In this true story I wrote:
As a child, I knew believing that gay people were going to hell felt off and bad.
What did feel good was secretly rubbing my clit with one of my girlfriend’s clit at age 12–13 on our ‘play dates.’
I also told my trans friend of the song I heard today about the LBGTQ+ singing “We are coming for your children.” At first glance, when I heard it for the first time, I thought it was a fucked up way to spread gay awareness. I am not the only one that thought this:
My friend said that this was a joke…I wanted to probe more but she was getting pissed with every question I asked.

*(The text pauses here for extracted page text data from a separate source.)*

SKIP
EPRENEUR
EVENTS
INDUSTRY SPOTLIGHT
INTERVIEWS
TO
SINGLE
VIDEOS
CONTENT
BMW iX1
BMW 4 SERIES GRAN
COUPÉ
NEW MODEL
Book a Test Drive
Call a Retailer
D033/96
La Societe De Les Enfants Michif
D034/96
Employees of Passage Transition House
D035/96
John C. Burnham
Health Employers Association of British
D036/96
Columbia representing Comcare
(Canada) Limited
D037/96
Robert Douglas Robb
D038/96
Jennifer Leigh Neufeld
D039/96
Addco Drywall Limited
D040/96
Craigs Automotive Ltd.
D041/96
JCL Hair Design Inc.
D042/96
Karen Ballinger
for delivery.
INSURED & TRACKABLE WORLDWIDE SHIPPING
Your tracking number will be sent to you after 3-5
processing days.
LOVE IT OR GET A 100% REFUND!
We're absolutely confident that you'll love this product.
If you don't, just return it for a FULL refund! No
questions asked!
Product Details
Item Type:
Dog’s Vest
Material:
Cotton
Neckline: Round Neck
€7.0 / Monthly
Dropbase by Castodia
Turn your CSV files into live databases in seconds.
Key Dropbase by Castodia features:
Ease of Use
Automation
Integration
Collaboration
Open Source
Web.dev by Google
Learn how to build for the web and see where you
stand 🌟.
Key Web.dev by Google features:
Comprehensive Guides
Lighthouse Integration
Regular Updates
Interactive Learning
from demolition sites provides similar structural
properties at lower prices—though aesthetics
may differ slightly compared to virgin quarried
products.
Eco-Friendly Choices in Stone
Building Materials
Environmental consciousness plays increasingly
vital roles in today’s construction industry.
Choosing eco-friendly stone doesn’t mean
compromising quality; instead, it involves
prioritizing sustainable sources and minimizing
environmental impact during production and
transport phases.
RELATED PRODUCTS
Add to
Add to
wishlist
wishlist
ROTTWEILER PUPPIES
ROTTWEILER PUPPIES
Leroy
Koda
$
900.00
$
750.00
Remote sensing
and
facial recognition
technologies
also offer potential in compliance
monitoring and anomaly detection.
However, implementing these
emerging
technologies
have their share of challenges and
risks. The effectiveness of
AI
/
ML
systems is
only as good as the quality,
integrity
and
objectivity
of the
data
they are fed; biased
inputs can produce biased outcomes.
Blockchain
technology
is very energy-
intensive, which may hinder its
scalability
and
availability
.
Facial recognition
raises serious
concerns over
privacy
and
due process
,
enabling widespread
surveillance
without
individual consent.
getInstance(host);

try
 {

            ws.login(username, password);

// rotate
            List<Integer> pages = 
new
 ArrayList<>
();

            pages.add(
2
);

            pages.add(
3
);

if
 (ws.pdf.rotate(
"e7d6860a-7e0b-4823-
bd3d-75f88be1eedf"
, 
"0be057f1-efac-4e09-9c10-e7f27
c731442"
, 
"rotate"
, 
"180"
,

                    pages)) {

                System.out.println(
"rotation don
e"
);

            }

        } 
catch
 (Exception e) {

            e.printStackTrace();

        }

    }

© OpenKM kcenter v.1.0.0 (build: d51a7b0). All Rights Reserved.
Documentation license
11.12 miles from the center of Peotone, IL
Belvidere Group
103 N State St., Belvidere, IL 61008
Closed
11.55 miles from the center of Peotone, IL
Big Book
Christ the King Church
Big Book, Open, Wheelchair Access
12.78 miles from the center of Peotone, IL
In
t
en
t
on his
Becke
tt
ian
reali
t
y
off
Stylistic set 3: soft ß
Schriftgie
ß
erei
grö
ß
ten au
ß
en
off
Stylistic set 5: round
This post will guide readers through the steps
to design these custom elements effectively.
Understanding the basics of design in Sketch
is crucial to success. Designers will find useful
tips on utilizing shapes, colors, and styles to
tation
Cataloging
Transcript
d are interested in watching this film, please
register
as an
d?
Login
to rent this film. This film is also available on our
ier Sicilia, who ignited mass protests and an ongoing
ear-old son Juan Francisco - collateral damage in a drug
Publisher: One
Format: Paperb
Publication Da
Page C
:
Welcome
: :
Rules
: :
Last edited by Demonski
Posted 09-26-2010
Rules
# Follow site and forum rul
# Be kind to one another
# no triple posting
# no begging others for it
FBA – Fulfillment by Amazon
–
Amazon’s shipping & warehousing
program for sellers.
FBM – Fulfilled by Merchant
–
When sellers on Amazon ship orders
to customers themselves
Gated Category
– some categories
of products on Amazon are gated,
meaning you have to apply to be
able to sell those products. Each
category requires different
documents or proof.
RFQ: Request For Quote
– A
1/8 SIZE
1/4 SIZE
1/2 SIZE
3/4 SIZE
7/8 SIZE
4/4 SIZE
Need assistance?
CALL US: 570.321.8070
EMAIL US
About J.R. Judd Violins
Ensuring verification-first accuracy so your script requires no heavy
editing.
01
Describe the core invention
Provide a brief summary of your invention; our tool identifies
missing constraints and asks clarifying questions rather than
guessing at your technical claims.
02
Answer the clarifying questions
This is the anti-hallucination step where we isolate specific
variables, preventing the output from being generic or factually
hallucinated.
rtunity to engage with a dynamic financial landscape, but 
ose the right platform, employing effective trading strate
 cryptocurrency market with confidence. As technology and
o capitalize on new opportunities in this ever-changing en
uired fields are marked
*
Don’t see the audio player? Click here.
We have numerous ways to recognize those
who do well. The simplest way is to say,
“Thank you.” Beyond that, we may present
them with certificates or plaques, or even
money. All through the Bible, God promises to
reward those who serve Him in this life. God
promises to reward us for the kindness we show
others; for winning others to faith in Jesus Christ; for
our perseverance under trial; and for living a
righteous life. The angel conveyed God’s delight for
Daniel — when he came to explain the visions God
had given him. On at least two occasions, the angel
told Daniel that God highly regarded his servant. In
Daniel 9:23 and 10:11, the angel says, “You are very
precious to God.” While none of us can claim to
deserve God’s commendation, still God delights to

Jesus, I’m not attacking you, I am just asking your opinion since you are apart of the LBGTQ community.
What really hurt my feelings is when my friend hung up the phone on me when I asked the question about a trans woman on the swim team.
I don’t have television or watch the news but I got wind of this before and paid it no attention until my medium friend showed me this:
“Biologically, Lia holds an unfair advantage over competition in the women’s category, as evidenced by her rankings that have bounced from #462 as a male to #1 as a female,” the letter, obtained by The Washington Post, read.
I told my trans friend that men and women have different sports for a reason. Physicality plays a big part in why there are women's basketball, soccer, etc. Men are generally stronger than women. Other than it's an asshole thing to do, that’s one of the big reasons why hitting a woman is frowned upon.
Is there something wrong with that statement?
My friend said “yes:”
She is not a man, she’s a woman.
I value her friendship, she knows I’m not homophobic but she said I need to explore that I am holding a homophobic torch for asking those questions.
Ouch…I was raised catholic, are my roots showing?
Am I coming across as homophobic?
When I question my friend about the hormone process of changing the gender from man to woman she hung up on me.
My text reply?
Don’t be mad at me I am trying to understand,
If you shut the conversation down because your not willing to hear where my “ignorance” or authentic curiosity is coming from,
How the hell is the world going to change?